Copper(II) complexes based on thiosemicarbazone ligand: Preparation, crystal structure, Hirshfeld surface, energy framework, antiMycobacterium activity, in silico and molecular docking studies.

Considering the promising previous results on the remarkable activity exhibited by cobalt(III) and manganese(II) thiosemicarbazone compounds as antibacterial agents, the present study aimed to prepare and then evaluate the antibacterial activity of two different types of Cu(II) complexes based on a 2-acetylpyridine-N(4)-methyl-thiosemicarbazone ligand (Hatc-Me), a monomer complex [CuCl(atc-Me)] and a novel dinuclear complex [{Cu(μ-atc-Me)}μ-SO]. The compounds were characterized by infrared spectra, ultraviolet visible and CHN elemental analysis.
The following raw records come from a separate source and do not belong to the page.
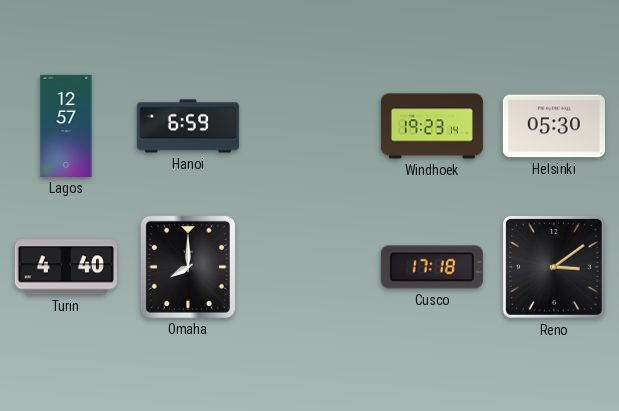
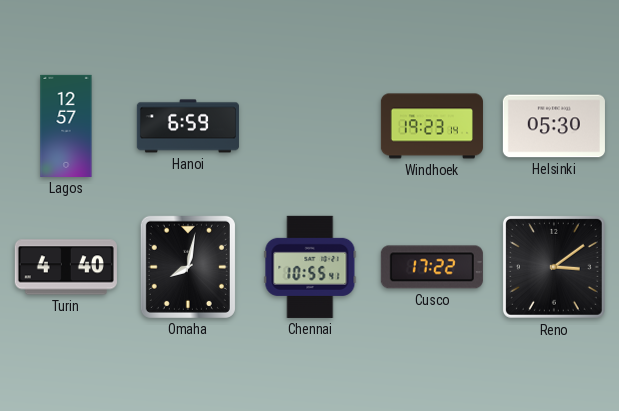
Omaha: 8:00 -> 8:02
Chennai: none -> 10:55
Cusco: 17:18 -> 17:22
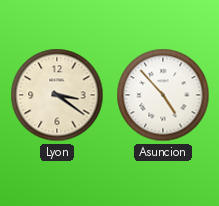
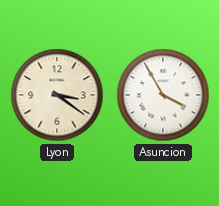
Asuncion: 4:53 -> 3:55
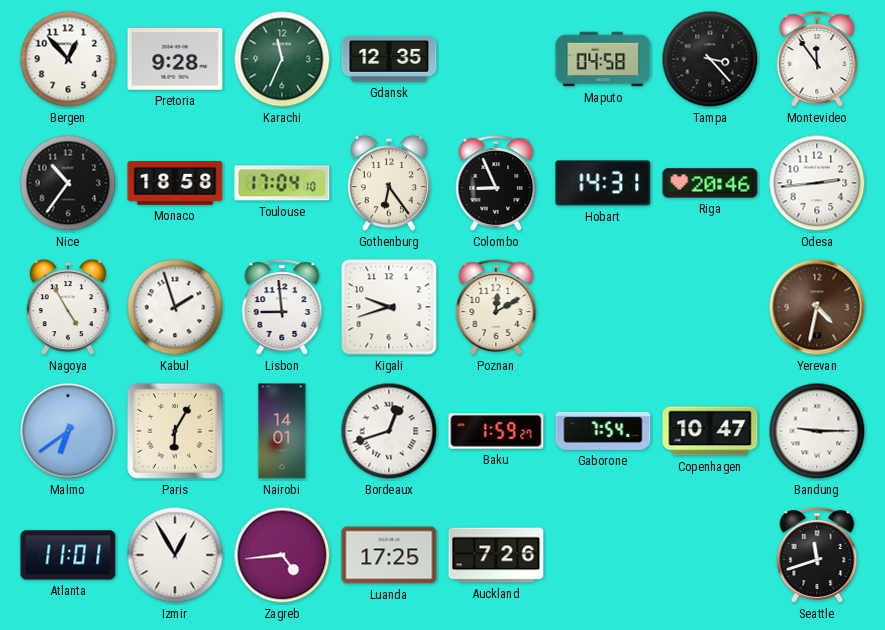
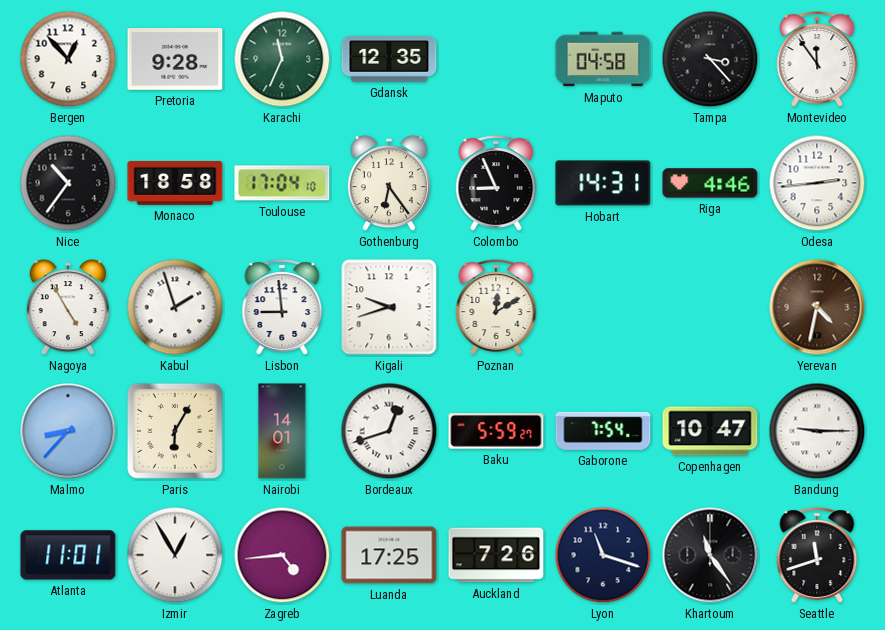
Riga: 20:46 -> 4:46
Malmo: 6:39 -> 8:37
Baku: 1:59 -> 5:59
Lyon: none -> 11:18
Khartoum: none -> 11:24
In addition, the crystalline structures of the complexes were determined by single-crystal X-ray diffraction. In both cases, the Schiff base ligand coordinated in a tridentate mode via the pyridine nitrogen, imine nitrogen and sulfur atoms. The two Cu(II) atoms in the dimer are five coordinate, consisting of three NNS-donor atoms from the thiosemicarbazone ligand connected by a sulfate bridge. The Hirshfeld surface and energy framework of the complexes were additionally analyzed to verify the intermolecular interactions. The biological activity of the Cu(II) salts, the free ligand and its Cu(II) complexes was evaluated against six strains of mycobacteria including Mycobacterium tuberculosis. The complexes showed promising results as antibacterial agents for M. avium and M. tuberculosis, which ranged from 6.12 to 12.73 μM. Furthermore, molecular docking analysis was performed and the binding energy of the docked compound [{Cu(μ-atc-Me)}μ-SO] with M. tuberculosis and M. avium strains were extremely favorable (-11.11 and - 14.03 kcal/mol, respectively). The in silico results show that the complexes are potential candidates for the development of new antimycobacterial drugs.